Homework 5

22C:122, Fall 1998

Due Monday Sept 28, 1998, in class

Douglas W. Jones

Figure 3.4 in the text gives the pipeline diagram for Hennesy and Patterson's DLX architecture. This diagram does not clearly document the fields of the interstage registers, but merely shows them as big grey rectangles. Give a reasonable breakdown of the fields in each interstage register, noting for each field, how big you would expect it to be.
Background: Result forwarding logic can be used to eliminate delay slots.
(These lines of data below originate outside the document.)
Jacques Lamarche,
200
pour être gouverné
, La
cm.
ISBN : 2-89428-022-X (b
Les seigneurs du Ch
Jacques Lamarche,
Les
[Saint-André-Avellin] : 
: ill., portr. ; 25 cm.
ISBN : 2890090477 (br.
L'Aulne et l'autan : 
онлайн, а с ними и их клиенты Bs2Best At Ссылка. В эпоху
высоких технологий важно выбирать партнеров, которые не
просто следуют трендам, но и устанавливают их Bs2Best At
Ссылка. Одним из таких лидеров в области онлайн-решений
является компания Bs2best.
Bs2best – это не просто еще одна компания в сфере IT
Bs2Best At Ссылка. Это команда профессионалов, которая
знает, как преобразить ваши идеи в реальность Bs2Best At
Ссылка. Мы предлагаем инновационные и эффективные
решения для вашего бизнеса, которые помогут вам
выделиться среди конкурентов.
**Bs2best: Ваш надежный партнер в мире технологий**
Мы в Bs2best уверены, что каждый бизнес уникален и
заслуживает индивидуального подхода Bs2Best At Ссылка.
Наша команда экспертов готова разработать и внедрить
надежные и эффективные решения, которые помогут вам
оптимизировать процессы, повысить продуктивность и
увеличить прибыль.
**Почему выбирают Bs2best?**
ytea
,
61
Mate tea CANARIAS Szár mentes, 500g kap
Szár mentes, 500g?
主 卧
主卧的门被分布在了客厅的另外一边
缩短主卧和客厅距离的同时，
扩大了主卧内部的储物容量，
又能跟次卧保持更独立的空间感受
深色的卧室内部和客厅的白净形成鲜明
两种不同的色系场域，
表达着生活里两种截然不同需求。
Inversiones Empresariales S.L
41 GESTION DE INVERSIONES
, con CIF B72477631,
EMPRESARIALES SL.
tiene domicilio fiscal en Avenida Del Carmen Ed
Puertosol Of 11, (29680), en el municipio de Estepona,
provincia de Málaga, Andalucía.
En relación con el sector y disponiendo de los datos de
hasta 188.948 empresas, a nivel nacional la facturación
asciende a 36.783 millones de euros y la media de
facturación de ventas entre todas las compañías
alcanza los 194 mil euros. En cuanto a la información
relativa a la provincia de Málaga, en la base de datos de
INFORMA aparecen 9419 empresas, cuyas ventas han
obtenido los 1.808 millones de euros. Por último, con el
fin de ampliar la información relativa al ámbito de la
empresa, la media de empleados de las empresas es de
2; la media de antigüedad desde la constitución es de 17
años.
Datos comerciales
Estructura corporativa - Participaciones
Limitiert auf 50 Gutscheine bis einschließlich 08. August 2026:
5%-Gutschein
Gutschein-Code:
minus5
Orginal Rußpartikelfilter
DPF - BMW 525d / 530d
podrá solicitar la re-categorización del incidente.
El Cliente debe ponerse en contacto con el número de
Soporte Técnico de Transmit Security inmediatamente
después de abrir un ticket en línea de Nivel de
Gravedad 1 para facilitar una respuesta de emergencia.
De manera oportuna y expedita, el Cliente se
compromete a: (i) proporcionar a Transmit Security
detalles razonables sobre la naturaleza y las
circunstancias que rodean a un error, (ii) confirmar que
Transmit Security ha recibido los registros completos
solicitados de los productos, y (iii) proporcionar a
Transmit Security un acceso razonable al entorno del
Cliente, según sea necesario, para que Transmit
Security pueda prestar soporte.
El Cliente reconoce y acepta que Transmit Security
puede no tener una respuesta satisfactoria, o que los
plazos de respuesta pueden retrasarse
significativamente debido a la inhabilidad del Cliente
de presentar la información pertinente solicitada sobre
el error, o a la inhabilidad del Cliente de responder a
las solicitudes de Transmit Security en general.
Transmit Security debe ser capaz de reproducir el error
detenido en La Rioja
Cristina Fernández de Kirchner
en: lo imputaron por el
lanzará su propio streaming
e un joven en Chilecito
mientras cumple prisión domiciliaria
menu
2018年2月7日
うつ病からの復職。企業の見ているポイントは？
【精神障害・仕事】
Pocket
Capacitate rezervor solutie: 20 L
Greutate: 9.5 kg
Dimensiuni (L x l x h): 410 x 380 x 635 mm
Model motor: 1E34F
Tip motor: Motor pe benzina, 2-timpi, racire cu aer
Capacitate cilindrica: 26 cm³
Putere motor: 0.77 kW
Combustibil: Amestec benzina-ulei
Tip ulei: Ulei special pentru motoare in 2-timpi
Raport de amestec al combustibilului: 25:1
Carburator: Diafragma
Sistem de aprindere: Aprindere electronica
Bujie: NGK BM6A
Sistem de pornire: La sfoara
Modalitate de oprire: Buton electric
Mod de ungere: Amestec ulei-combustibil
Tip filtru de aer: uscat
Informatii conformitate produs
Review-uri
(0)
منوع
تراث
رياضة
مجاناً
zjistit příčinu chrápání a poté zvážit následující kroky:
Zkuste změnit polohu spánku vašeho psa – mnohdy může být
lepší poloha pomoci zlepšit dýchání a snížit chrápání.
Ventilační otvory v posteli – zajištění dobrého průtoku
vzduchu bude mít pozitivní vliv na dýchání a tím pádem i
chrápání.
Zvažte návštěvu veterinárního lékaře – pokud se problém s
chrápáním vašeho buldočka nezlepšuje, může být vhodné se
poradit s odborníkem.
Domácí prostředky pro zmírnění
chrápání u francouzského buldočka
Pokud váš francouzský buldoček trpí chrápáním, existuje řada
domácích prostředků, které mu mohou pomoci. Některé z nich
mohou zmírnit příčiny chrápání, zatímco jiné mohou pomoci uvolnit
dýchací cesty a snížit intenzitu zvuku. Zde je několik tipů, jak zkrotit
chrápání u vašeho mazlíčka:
For example, in the case of the Pipelined Ultimate RISC, we can add logic to compare the memory addresses being used by the operand load and operand store stages of the pipeline; if these addresses are equal, we can ignore the value from memory and instead use the value being stored by the store stage, and thus eliminate the operand delay slot!
Recall the MINIMAL Ultimate RISC code for A[I] = 5:
```
	     XA  \ move the address of A to the accumulator
	     acc /
	     I   \ add the value of I to the accumulator
	     add /
	     acc \ store accumulator to location labeled xxx
	     xxx /
	     X5  \ copy the constant 5 (labeled X5) to memory
	xxx: --- /
```
Recall that, when this was rewritten for the Pipelined Ultimate RISC, we had to add 3 delay slots (1 for operand delay, and 2 for self-modifying delay).
Problem: Consider adding similar forwarding logic to compare the memory address used by the operand store stage of the pipeline to the two addresses issued by the instruction fetch stage of the pipeline.
Part A: Give a detailed diagram of the Pipelined Ultimate RISC instruction execution unit showing all comparitors, multiplexors and other parts required to implement both the operand forwarding logic mentioned in the background and the forwarding logic discussed in the problem statement.
Part B: Which of the delay slots required for the A[I] = 5 example are eliminated by the addition of the above forwarding logic? Do any delay slots remain?
Refer to section 3.3 in the text. Which of the delay slots we have dealt with in the previous problem are the result of structural hazards, which are the result of data hazards, and which are the result of control hazards?
Our Pipelined Ultimate RISC design applies a considerable amount of hardware to speeding the Instruction Execution Unit, but we have done nothing to speed the operation of the ALU! Is this realistic? Use what you know about the relative speeds of ALU's and memory chips, based on your elementary computer architecture course and on what you find in Hennesy and Patterson to answer this question.